--- WORK ITEM ---
Your task is to copy every line of the records below that contains "mahkumların".

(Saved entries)

+++++

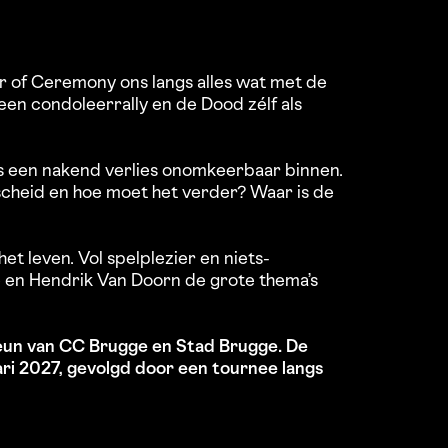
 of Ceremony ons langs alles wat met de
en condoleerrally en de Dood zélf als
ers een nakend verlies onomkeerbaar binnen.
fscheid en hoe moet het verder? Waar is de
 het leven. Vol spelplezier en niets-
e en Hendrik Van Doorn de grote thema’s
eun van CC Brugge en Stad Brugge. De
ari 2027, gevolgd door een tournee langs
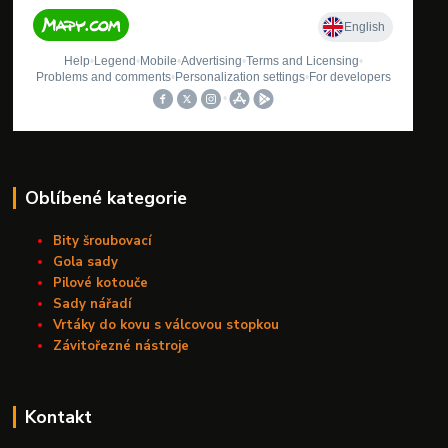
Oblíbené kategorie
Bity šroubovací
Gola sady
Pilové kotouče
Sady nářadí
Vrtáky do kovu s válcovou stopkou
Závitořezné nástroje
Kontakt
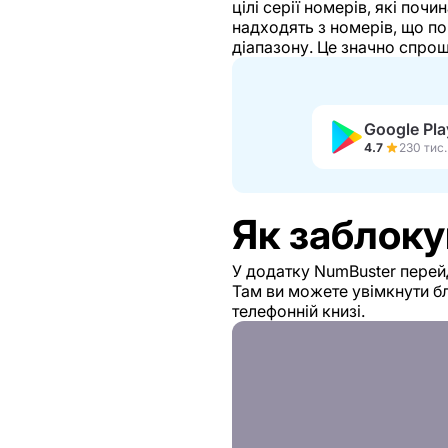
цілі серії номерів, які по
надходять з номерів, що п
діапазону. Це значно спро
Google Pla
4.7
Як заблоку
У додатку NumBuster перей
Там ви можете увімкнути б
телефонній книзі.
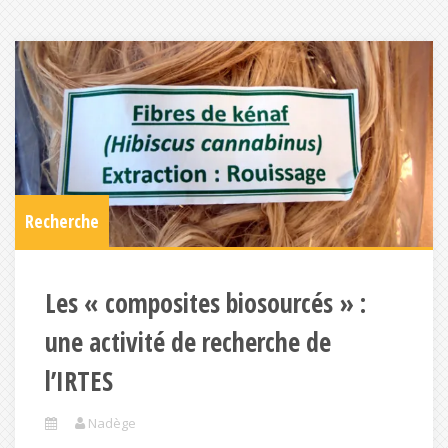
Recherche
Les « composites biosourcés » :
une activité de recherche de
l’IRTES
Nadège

+++++

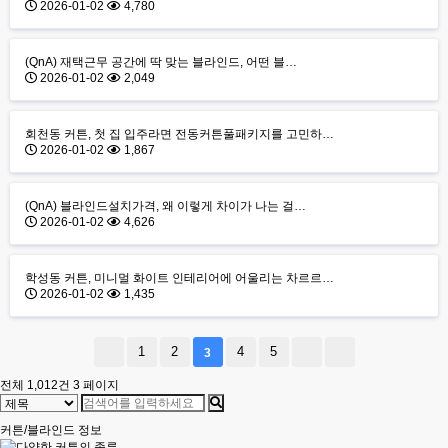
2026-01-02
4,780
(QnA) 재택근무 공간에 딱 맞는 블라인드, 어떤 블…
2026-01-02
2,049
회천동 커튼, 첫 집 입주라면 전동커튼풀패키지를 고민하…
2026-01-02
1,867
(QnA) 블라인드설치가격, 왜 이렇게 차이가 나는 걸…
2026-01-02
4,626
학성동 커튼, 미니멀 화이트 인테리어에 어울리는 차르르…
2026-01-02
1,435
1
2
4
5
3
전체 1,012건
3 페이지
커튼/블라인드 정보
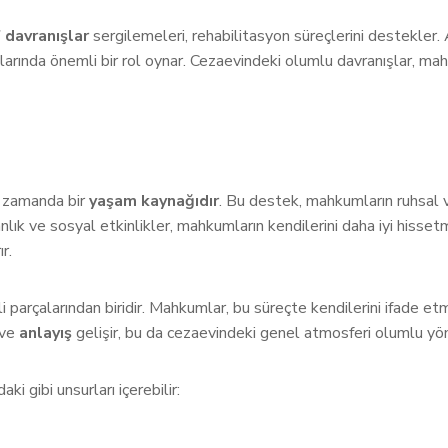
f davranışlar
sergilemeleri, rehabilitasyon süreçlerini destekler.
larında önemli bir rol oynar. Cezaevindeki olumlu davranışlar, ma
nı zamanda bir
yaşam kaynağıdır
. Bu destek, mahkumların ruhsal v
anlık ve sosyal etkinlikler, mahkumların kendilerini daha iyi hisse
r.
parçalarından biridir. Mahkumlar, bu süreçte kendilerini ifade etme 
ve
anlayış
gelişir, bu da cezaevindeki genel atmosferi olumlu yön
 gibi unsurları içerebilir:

+++++

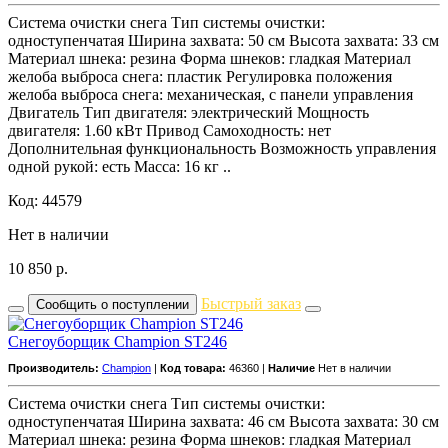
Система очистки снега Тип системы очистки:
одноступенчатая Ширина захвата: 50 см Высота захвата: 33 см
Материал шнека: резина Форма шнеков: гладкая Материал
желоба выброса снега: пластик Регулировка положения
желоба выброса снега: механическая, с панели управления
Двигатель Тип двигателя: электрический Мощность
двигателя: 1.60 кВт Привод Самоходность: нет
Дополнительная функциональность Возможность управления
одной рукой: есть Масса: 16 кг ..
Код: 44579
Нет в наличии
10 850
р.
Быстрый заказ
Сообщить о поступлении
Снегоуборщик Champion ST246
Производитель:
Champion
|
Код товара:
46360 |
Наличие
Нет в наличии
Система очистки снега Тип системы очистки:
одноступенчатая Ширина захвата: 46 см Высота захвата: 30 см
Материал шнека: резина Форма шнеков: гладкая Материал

+++++

--- SOLUTION TO THE EXERCISE ---
. Bu destek, mahkumların ruhsal v
anlık ve sosyal etkinlikler, mahkumların kendilerini daha iyi hisse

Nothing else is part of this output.